Manuscript on the motion of the sun and stars, from the Bibliotheca Phillippica

[Medieval timekeeping]. Calculus temporum ecclesiasticus.

Possibly England, ca. 1360.

Small 4to. 30 ff. Latin manuscript on paper. Brown ink in early bastarda. 19th century paper wrappers.


With no other known textual witnesses, this extremely interesting Latin calendrical manuscript must be considered a unique work, possibly of English origin. It was formerly the property of the bibliophile Sir Thomas Phillipps (1792-1872), who lends the work its title (and short catalogue description) on its wrappers.

It appears likely that the manuscript had not been entirely completed by its scribe when it was bound, as there are a number of spaces left open in the text for diagrams which were never drawn in, as well as spaces for catchwords in the left margin of the pages (a later owner has completed a few of these). Throughout the manuscript, the text makes reference to these non-existent diagrams; these were perhaps intended to contain computational tables or similar, although the incipit does indicate significant astronomical content when it describes the "motus planetarum". The three final leaves, which are penned in a slightly different, but likewise contemporary hand, may be an attempt to complete the work textually.

The paper itself is heavy, rather crude in manufacture, showing two watermarks: the first, three flowers on stems growing from a single bulb; the second, apparently two circles, one crossed diagonally.
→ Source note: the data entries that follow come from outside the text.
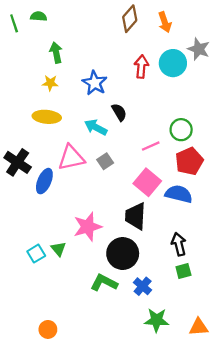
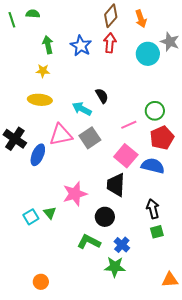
red arrow: (141, 67) -> (110, 43), moved
blue star: (95, 83) -> (81, 46), moved
gray square: (105, 161) -> (90, 138), size x1.5
black circle: (123, 254) -> (105, 217), size x0.7
green star: (157, 320) -> (115, 267), moved

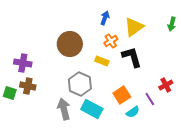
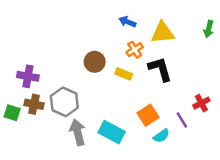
blue arrow: (105, 18) -> (127, 22), turned -88
yellow triangle: (134, 27) -> (163, 33), turned 30
brown circle: (70, 44) -> (95, 62), moved, size x0.7
gray hexagon: (80, 84) -> (64, 102), moved

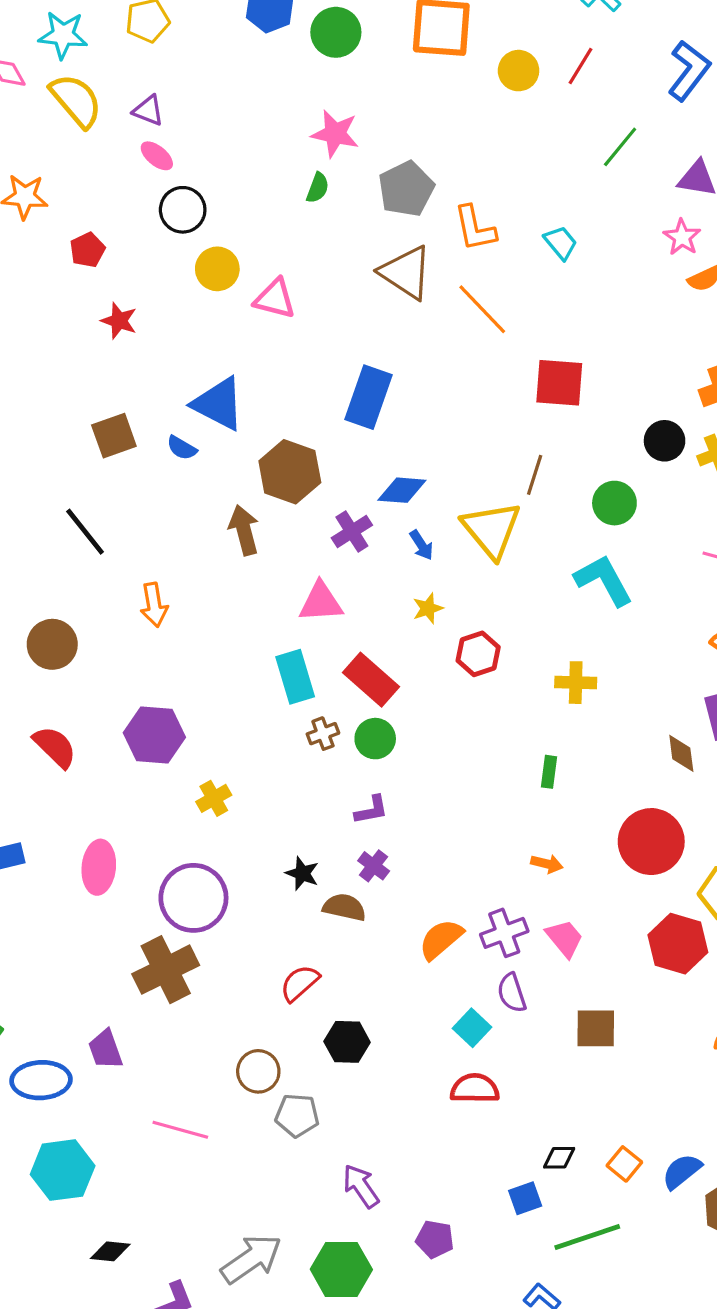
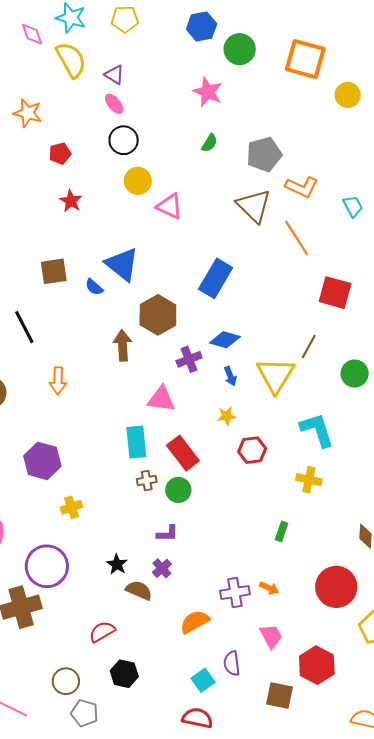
pink star: (335, 134) -> (208, 92), moved
orange L-shape: (475, 228) -> (302, 187), turned -64
cyan L-shape: (604, 580) -> (317, 430), moved
purple cross: (504, 933) -> (235, 592), moved
red hexagon: (678, 944) -> (317, 665), moved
That the manuscript was written on paper at such an early date as the mid-14th century is striking: this early example of a European manuscript on paper, rather than vellum, would indeed be exceptionally early if it is in fact English, where paper manuscripts appear later than on the continent.

Altogether, a fascinating example of a unique 14th century manuscript in progress, and one with a rather unique construction, as well as no other surviving copies. The most notable previous owner of the manuscript was Sir Thomas Phillipps, who amassed one of the greatest private manuscript collections in English history. Phillipps's description is pasted to the inside front cover, and the first leaf shows "Phillipps Ms. 23256" inked in Phillipps's own hand in the lower margin.


1) Sir Edward Dering (1598-1644), antiquary and collector.

2) Offered by Sotheby & Son, Catalogue of a valuable collection of autograph letters of distinguished persons, original documents, &c., 20 May 1831, lot 147.

3) A note in pencil to inside front cover states "Dering Sale" with a faint date of 1865, apparently referring to the fourth and final sale, by Puttick & Simpson, of Dering's library.

4) Sir Thomas Phillipps, 1st Baronet (1792-1872), with notes in his hand on the upper cover and his catalogue number on the first page.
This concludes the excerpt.